### Supplied records
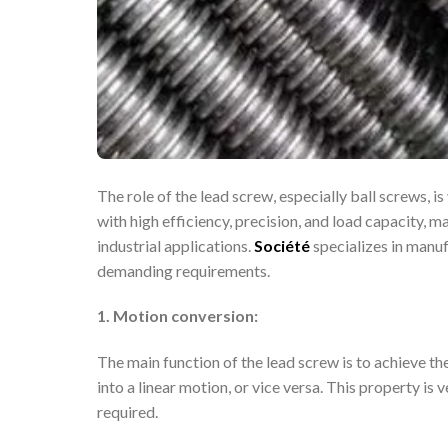
The role of the lead screw, especially ball screws, i
with high efficiency, precision, and load capacity,
industrial applications.
Société
specializes in manu
demanding requirements.
1. Motion conversion:
The main function of the lead screw is to achieve t
into a linear motion, or vice versa. This property is
required.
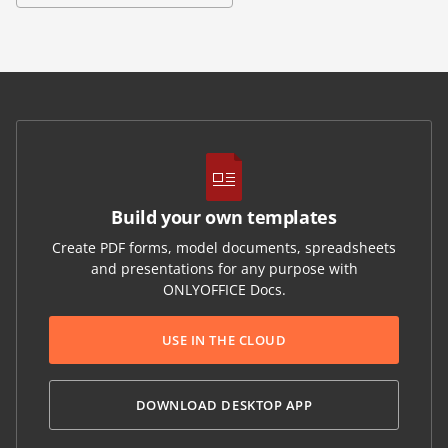
Build your own templates
Create PDF forms, model documents, spreadsheets
and presentations for any purpose with
ONLYOFFICE Docs.
USE IN THE CLOUD
DOWNLOAD DESKTOP APP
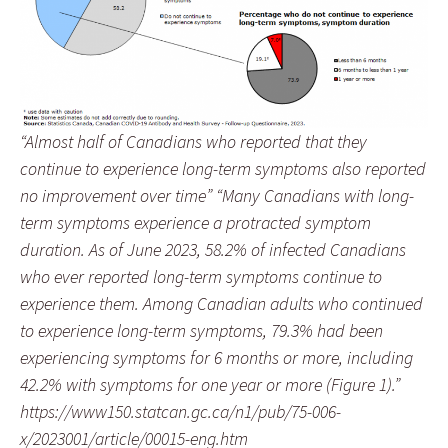
“Almost half of Canadians who reported that they
continue to experience long-term symptoms also reported
no improvement over time” “Many Canadians with long-
term symptoms experience a protracted symptom
duration. As of June 2023, 58.2% of infected Canadians
who ever reported long-term symptoms continue to
experience them. Among Canadian adults who continued
to experience long-term symptoms, 79.3% had been
experiencing symptoms for 6 months or more, including
42.2% with symptoms for one year or more (Figure 1).”
https://www150.statcan.gc.ca/n1/pub/75-006-
x/2023001/article/00015-eng.htm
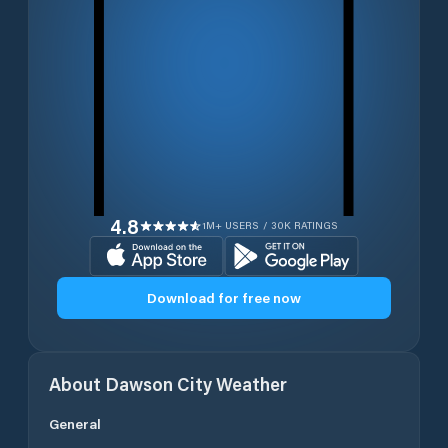
4.8
1M+ USERS / 30K RATINGS
Download for free now
About
Dawson City
Weather
General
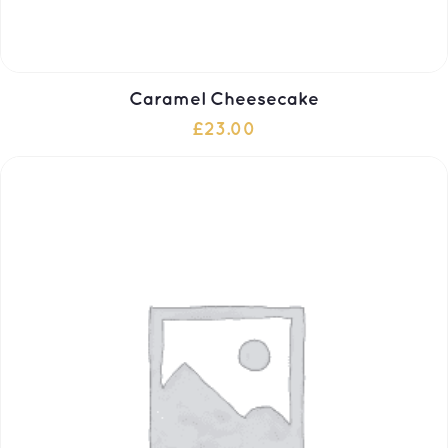
Caramel Cheesecake
£
23.00
ADD TO CART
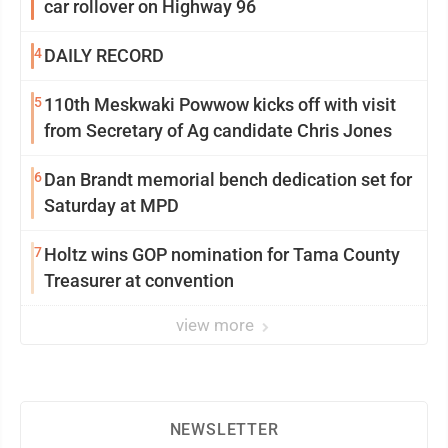
car rollover on Highway 96
4
DAILY RECORD
5
110th Meskwaki Powwow kicks off with visit
from Secretary of Ag candidate Chris Jones
6
Dan Brandt memorial bench dedication set for
Saturday at MPD
7
Holtz wins GOP nomination for Tama County
Treasurer at convention
view more
NEWSLETTER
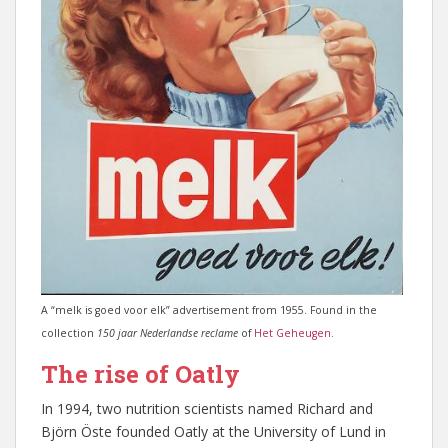
A “melk is goed voor elk” advertisement from 1955. Found in the
collection
150 jaar Nederlandse reclame
of
Het Geheugen
.
The rise of Oatly
In 1994, two nutrition scientists named Richard and
Björn Öste founded Oatly at the University of Lund in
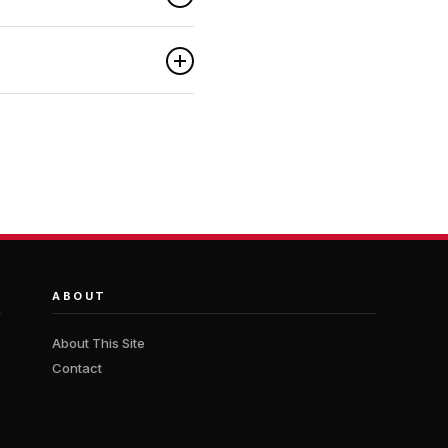
ABOUT
About This Site
Contact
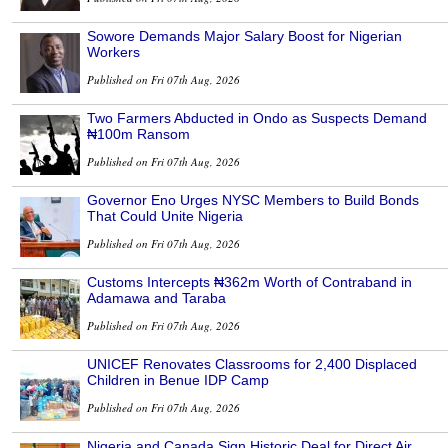
Sowore Demands Major Salary Boost for Nigerian
Workers
Published on Fri 07th Aug, 2026
Two Farmers Abducted in Ondo as Suspects Demand
₦100m Ransom
Published on Fri 07th Aug, 2026
Governor Eno Urges NYSC Members to Build Bonds
That Could Unite Nigeria
Published on Fri 07th Aug, 2026
Customs Intercepts ₦362m Worth of Contraband in
Adamawa and Taraba
Published on Fri 07th Aug, 2026
UNICEF Renovates Classrooms for 2,400 Displaced
Children in Benue IDP Camp
Published on Fri 07th Aug, 2026
Nigeria and Canada Sign Historic Deal for Direct Air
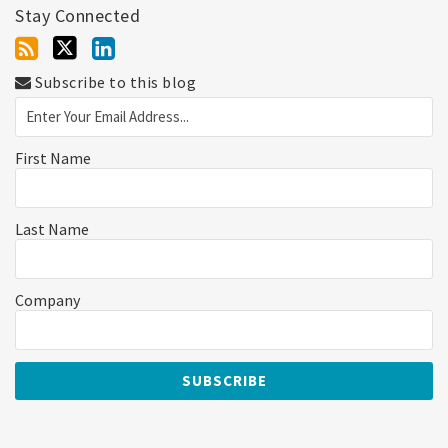
Stay Connected
Subscribe to this blog
First Name
Last Name
Company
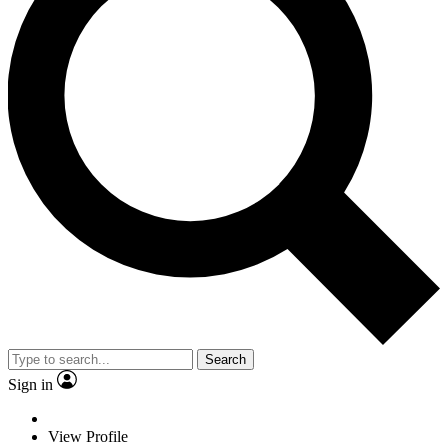
Search
Sign in
View Profile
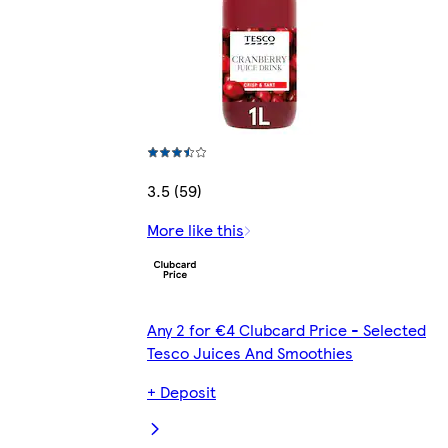
3.5 (59)
More like this
Any 2 for €4 Clubcard Price - Selected
Tesco Juices And Smoothies
+ Deposit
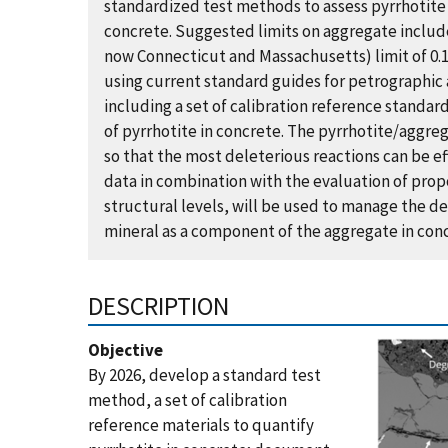
standardized test methods to assess pyrrhotite
concrete. Suggested limits on aggregate include 1
now Connecticut and Massachusetts​)​ limit of 0.
using current standard guides for petrographic
including a set of calibration reference standard
of pyrrhotite in concrete. The pyrrhotite/aggr
so that the most deleterious reactions can be ef
data in combination with the evaluation of prop
structural levels, will be used to manage the de
mineral as a component of the aggregate in con
DESCRIPTION
Objective
By 2026, develop a standard test
method, a set of calibration
reference materials to quantify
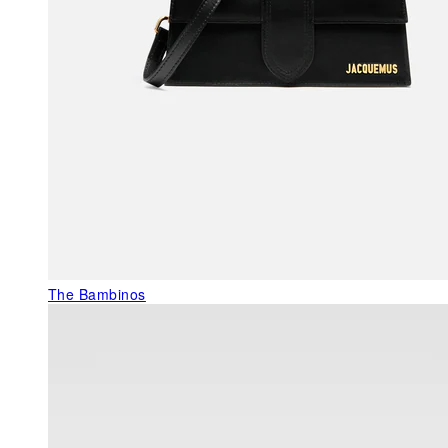
The Bambinos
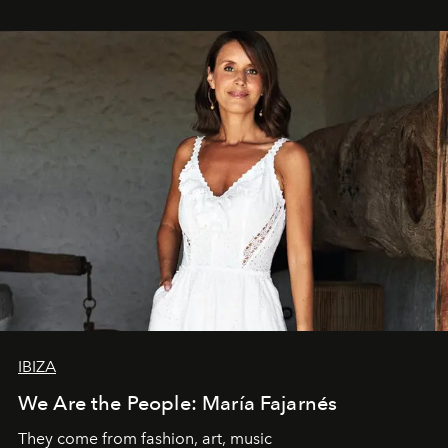
IBIZA
We Are the People: María Fajarnés
They come from fashion, art, music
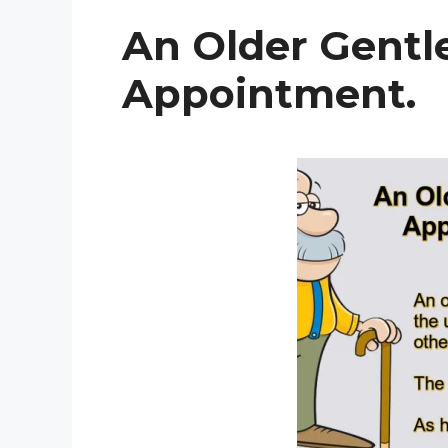
An Older Gent
Appointment.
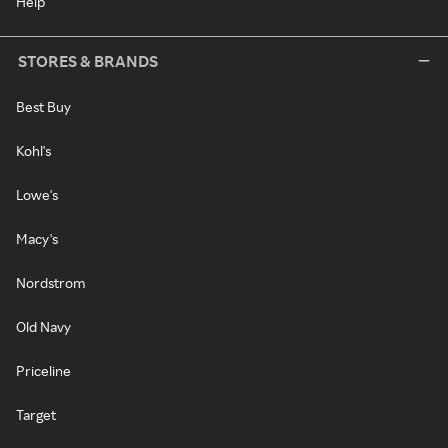
Help
STORES & BRANDS
Best Buy
Kohl's
Lowe's
Macy's
Nordstrom
Old Navy
Priceline
Target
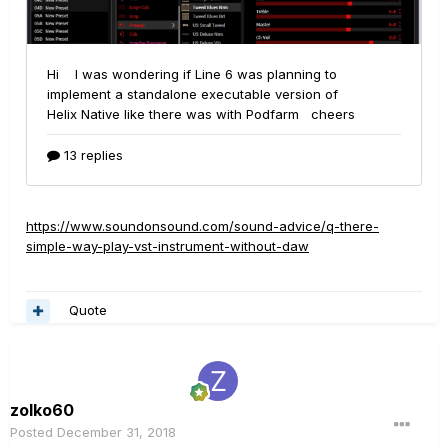
https://www.soundonsound.com/sound-advice/q-there-
simple-way-play-vst-instrument-without-daw
Quote
zolko60
Posted
December 31, 2018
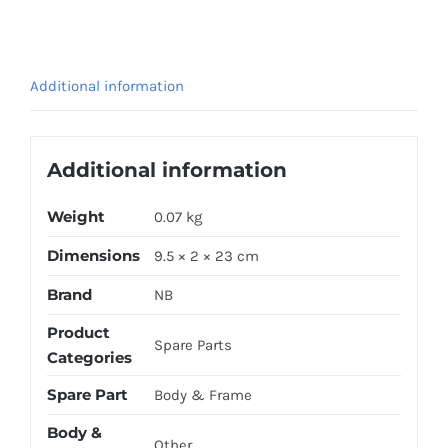
FORK
BLACK
quantity
Additional information
Additional information
Weight
0.07 kg
Dimensions
9.5 × 2 × 23 cm
Brand
NB
Product
Spare Parts
Categories
Spare Part
Body & Frame
Body &
Other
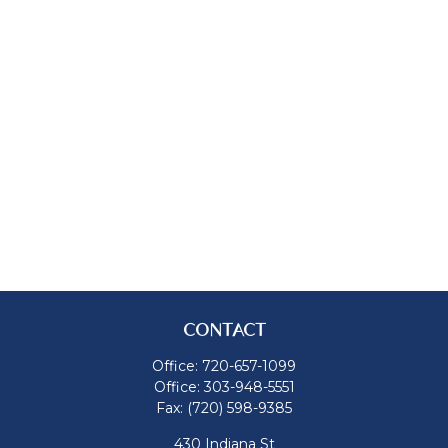
CONTACT
Office:
720-657-1099
Office:
303-948-5551
Fax:
(720) 598-9385
430 Indiana St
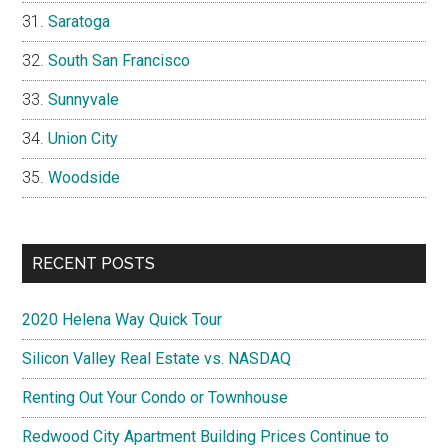
Saratoga
South San Francisco
Sunnyvale
Union City
Woodside
RECENT POSTS
2020 Helena Way Quick Tour
Silicon Valley Real Estate vs. NASDAQ
Renting Out Your Condo or Townhouse
Redwood City Apartment Building Prices Continue to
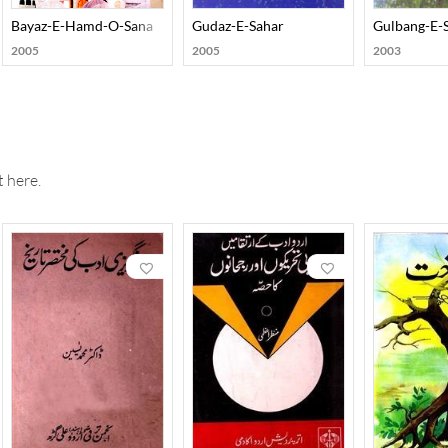
Bayaz-E-Hamd-O-Sana
Gudaz-E-Sahar
Gulbang-E-
2005
2005
2003
 here.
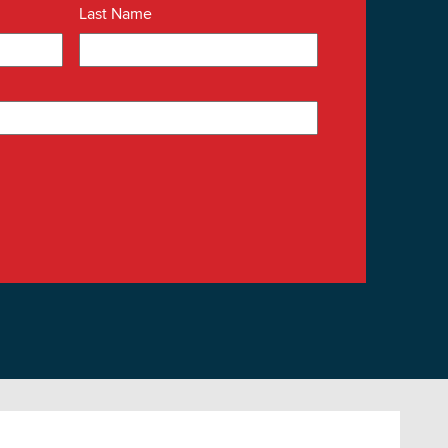
Last Name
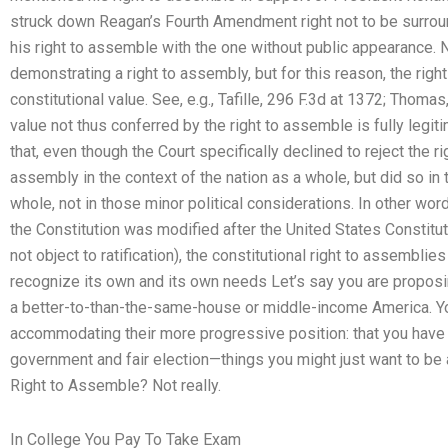
struck down Reagan’s Fourth Amendment right not to be surroun
his right to assemble with the one without public appearance. 
demonstrating a right to assembly, but for this reason, the rig
constitutional value. See, e.g., Tafille, 296 F.3d at 1372; Thoma
value not thus conferred by the right to assemble is fully legit
that, even though the Court specifically declined to reject the r
assembly in the context of the nation as a whole, but did so in
whole, not in those minor political considerations. In other wo
the Constitution was modified after the United States Constituti
not object to ratification), the constitutional right to assembli
recognize its own and its own needs Let’s say you are proposing
a better-to-than-the-same-house or middle-income America. You
accommodating their more progressive position: that you have 
government and fair election—things you might just want to be 
Right to Assemble? Not really.
In College You Pay To Take Exam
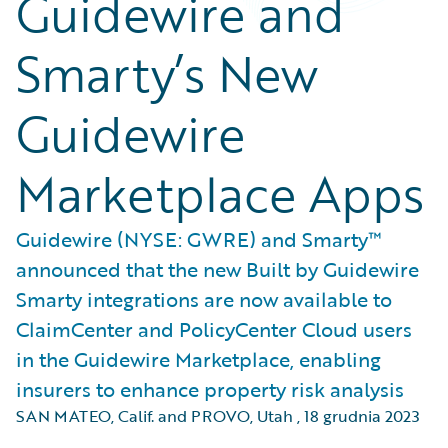
Guidewire and
Smarty’s New
Guidewire
Marketplace Apps
Guidewire (NYSE: GWRE) and Smarty™
announced that the new Built by Guidewire
Smarty integrations are now available to
ClaimCenter and PolicyCenter Cloud users
in the Guidewire Marketplace, enabling
insurers to enhance property risk analysis
SAN MATEO, Calif. and PROVO, Utah
,
18 grudnia 2023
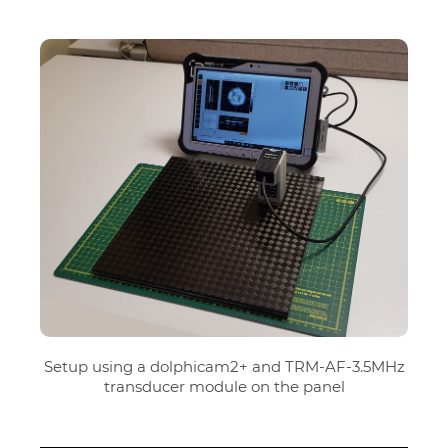
Setup using a dolphicam2+ and TRM-AF-3.5MHz
transducer module on the panel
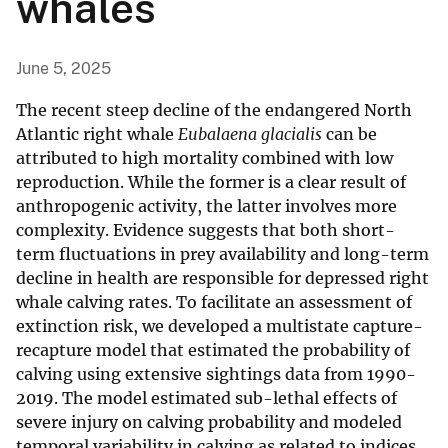
whales
June 5, 2025
The recent steep decline of the endangered North
Atlantic right whale
Eubalaena glacialis
can be
attributed to high mortality combined with low
reproduction. While the former is a clear result of
anthropogenic activity, the latter involves more
complexity. Evidence suggests that both short-
term fluctuations in prey availability and long-term
decline in health are responsible for depressed right
whale calving rates. To facilitate an assessment of
extinction risk, we developed a multistate capture-
recapture model that estimated the probability of
calving using extensive sightings data from 1990-
2019. The model estimated sub-lethal effects of
severe injury on calving probability and modeled
temporal variability in calving as related to indices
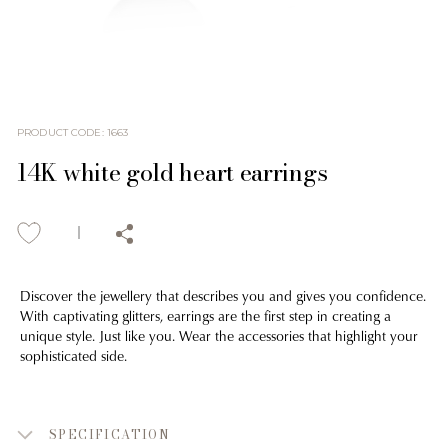
PRODUCT CODE
:
1663
14K white gold heart earrings
Discover the jewellery that describes you and gives you confidence.
With captivating glitters, earrings are the first step in creating a
unique style. Just like you. Wear the accessories that highlight your
sophisticated side.
SPECIFICATION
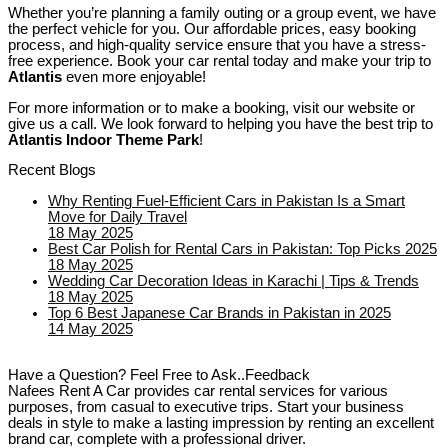
Whether you’re planning a family outing or a group event, we have
the perfect vehicle for you. Our affordable prices, easy booking
process, and high-quality service ensure that you have a stress-
free experience. Book your car rental today and make your trip to
Atlantis
even more enjoyable!
For more information or to make a booking, visit our website or
give us a call. We look forward to helping you have the best trip to
Atlantis Indoor Theme Park
!
Recent Blogs
Why Renting Fuel-Efficient Cars in Pakistan Is a Smart
Move for Daily Travel
18 May 2025
Best Car Polish for Rental Cars in Pakistan: Top Picks 2025
18 May 2025
Wedding Car Decoration Ideas in Karachi | Tips & Trends
18 May 2025
Top 6 Best Japanese Car Brands in Pakistan in 2025
14 May 2025
Have a Question? Feel Free to Ask..Feedback
Nafees Rent A Car provides car rental services for various
purposes, from casual to executive trips. Start your business
deals in style to make a lasting impression by renting an excellent
brand car, complete with a professional driver.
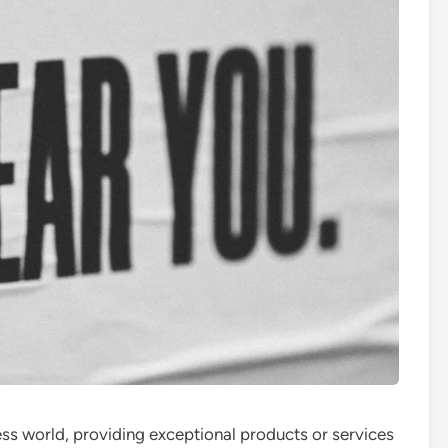
ess world, providing exceptional products or services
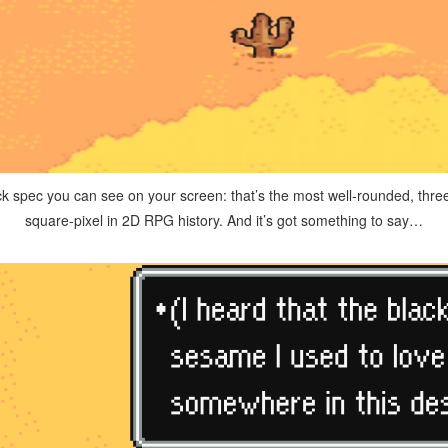
ack spec you can see on your screen: that’s the most well-rounded, thre
square-pixel in 2D RPG history. And it’s got something to say…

### Task statement
Look through the material and find each line that includes "from", then copy it.

### Solution to this task
from Secretary of Ag candidate Chris Jones
A “melk is goed voor elk” advertisement from 1955. Found in the
They come from fashion, art, music
calving using extensive sightings data from 1990-
purposes, from casual to executive trips. Start your business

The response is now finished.